From The Ground Up is a podcast and newsletter that covers campaigns, actions and events of Toronto’s left community as well as world events from a local perspective. It also features ideas and debates from community organizers, activists, writers and academics. Email: ftgu.podcast@gmail.com

Sunday, January 8, 2012

The Fight for Jobs and City Services - CUPE vs Rob Ford



CUPE by FTGU

Partial transcript of interview.

The contract for Toronto’s municipal inside and outside workers expired last year. Members of CUPE 79 and 416 are facing a lockout and strike in 2012 as Mayor Rob Ford seeks deep concessions from its members including the removal of job security provisions as well at the elimination of 2,300 jobs.

CUPE 79 and 416 face a tough challenge ahead as the rhetoric of a fiscal crisis by Mayor Ford is used to justify these cuts. Julia Barnett, a community health officer and member of CUPE 79 joins me to discuss the stakes and strategy of this year’s negotiations.

Q: What are the stakes in this year’s negotiations?

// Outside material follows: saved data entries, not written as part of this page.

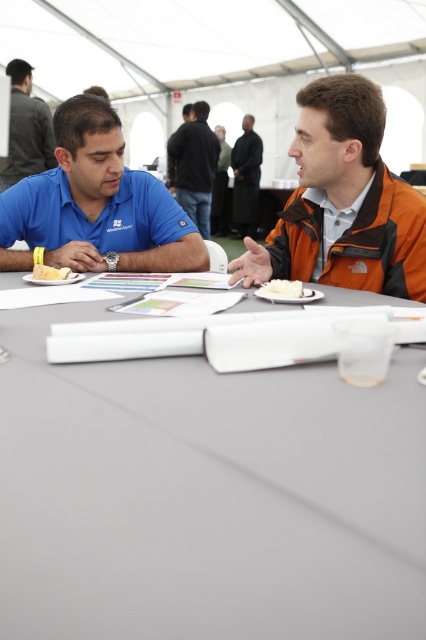 Does matte blue shirt at upper left have a smaller size compared to black leather jacket at center?

Indeed, matte blue shirt at upper left has a smaller size compared to black leather jacket at center.

Which is more to the right, matte blue shirt at upper left or black leather jacket at center?

From the viewer's perspective, black leather jacket at center appears more on the right side.

Is point (49, 138) farther from viewer compared to point (219, 141)?

No, it is in front of (219, 141).

Locate an element on the screen. This screenshot has width=426, height=640. matte blue shirt at upper left is located at coordinates (26, 129).

Between white matte table at center and matte blue shirt at left, which one has more height?

Standing taller between the two is matte blue shirt at left.

Can you confirm if white matte table at center is wider than matte blue shirt at left?

Indeed, white matte table at center has a greater width compared to matte blue shirt at left.

Which is in front, point (351, 508) or point (100, 216)?

Point (351, 508)

Image resolution: width=426 pixels, height=640 pixels. I want to click on white matte table at center, so click(207, 497).

Looking at this image, between matte blue shirt at upper left and white fluffy cake at center, which one is positioned lower?

Positioned lower is white fluffy cake at center.

You are a GUI agent. You are given a task and a screenshot of the screen. Output one action in this format:
    pyautogui.click(x=<x>, y=<y>)
    Task: Click on the matte blue shirt at upper left
    
    Given the screenshot: What is the action you would take?
    [26, 129]

The image size is (426, 640). I want to click on matte blue shirt at upper left, so click(x=26, y=129). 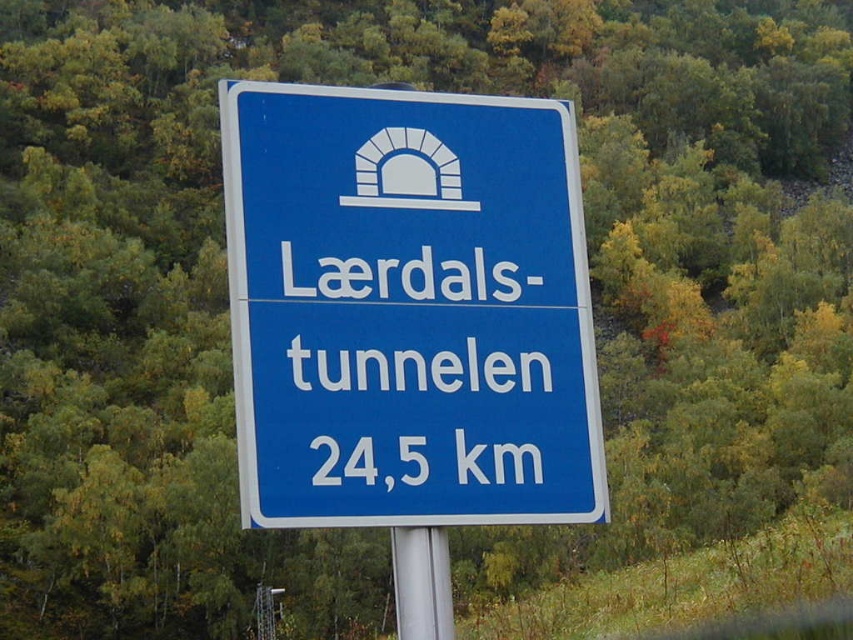 You are standing in front of the road sign and want to touch both the blue plastic sign at center and the silver metallic pole at center. Which object will your hand reach first?

The blue plastic sign at center is closer to the viewer than the silver metallic pole at center, so you will reach the blue plastic sign at center first.

You are a delivery driver who needs to attach a GPS tracker to the blue plastic sign at center. The tracker must be placed exactly 2 meters away from the silver metallic pole at center. Can you attach it directly to the sign without moving it further away?

The blue plastic sign at center is 2.48 meters away from the silver metallic pole at center. Since the required distance is 2 meters, the GPS tracker can be attached directly to the sign as it is already within the needed proximity.

You are standing in front of a road sign in a forest. The sign has a blue background and white text. There is a point marked at coordinates (408,308). What does this point indicate?

The point indicates the blue plastic sign at center. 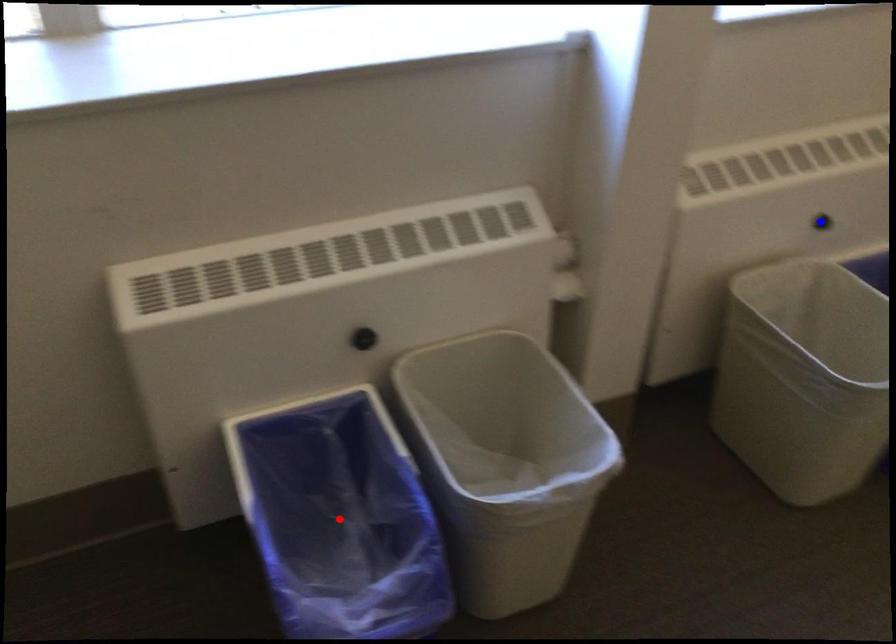 Question: Two points are marked on the image. Which point is closer to the camera?

Choices:
 (A) Blue point is closer.
 (B) Red point is closer.

Answer: (B)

JB: What is at stake as a whole is that these are about keeping programs public and the viability of communities. And allowing for communities to grow and live in a viable city. This is about opening up our collective agreement and privatizing services and opening it up to the lowest bidder. It’s about keeping what we have public, but it’s also about making sure all people can have access to services and not just those that can afford them.

Q: What would be the best strategy for this year’s negotiations?

JB: The key strategy should have been, could have been, and should be working directly with communities, grassroots organizations like Stop the Cuts, and other community based organizations to support community based initiatives like keeping libraries open, keeping community centres open, making sure student nutrition programs were going to be funded. We should we have been putting forward a campaign to support our cleaners who are about to be privatized and contracted out. Yes, it is about decent wage jobs. Yes, it is about how everyone should have access to decent benefits and pensions, but at the same time those decent jobs and decent services are intertwined.



Q: What impact will these job cuts have?

JB: The impact is we’re going to see a very different city. It means that the fake crisis that the Ford administration want to put forward to people is that we are going to have a real crisis. The real one is that marginal communities in particular, but everyone across the city will bearing the brunt of fake financial crisis.

I can’t even begin to tell you how many workers are contacting me, because I’m a steward, about how they are still trying to make up for the six weeks that they lost during the 2009 strike. The fact that people are scared and stress out about this is very real.


Q: What is your assessment of the 2009 strike?

JB: Many people, progressive people and particular the union movement supported David Miller’s campaign for mayor. Although there were a number of key essential programs that David Miller supported and he created a framework for a growing changing city, especially around the environment and around marginal communities having access to funding, we also know that it was under David Miller’s watch that a number of contracting began to happen and privatization was beginning to occur and the attack on public service workers when it came to having a decent illness and injury plan took place.

The 2009 strike was a precursor to what we are about to face now. Believing that one individual mayor or councillor can actually provide what’s necessary both for the public sector as workers and for the community is a problematic way of formulating what our needs are.

From a rank and file perspective, it was essential that leading up to the last strike that our members both as workers and residents should have been given the type of education and understanding that our jobs and benefits are linked to the services that we provide. The connection between providing decent public services and having decent public services is essential to having decent living wages and benefits. The organizing the organized, as we call it in the trade union movement, where we organize our own members to understand and making the links to other struggles is absolutely essential. It is absolutely tied to getting a decent collective agreement.

We should never had allowed the mainstream media to control or to determine what that strike was going to look like. So what it ended up looking like was that 18,000 workers were a bunch of garbage collectors that were asking too much and being too confrontational. That was not what was occurring.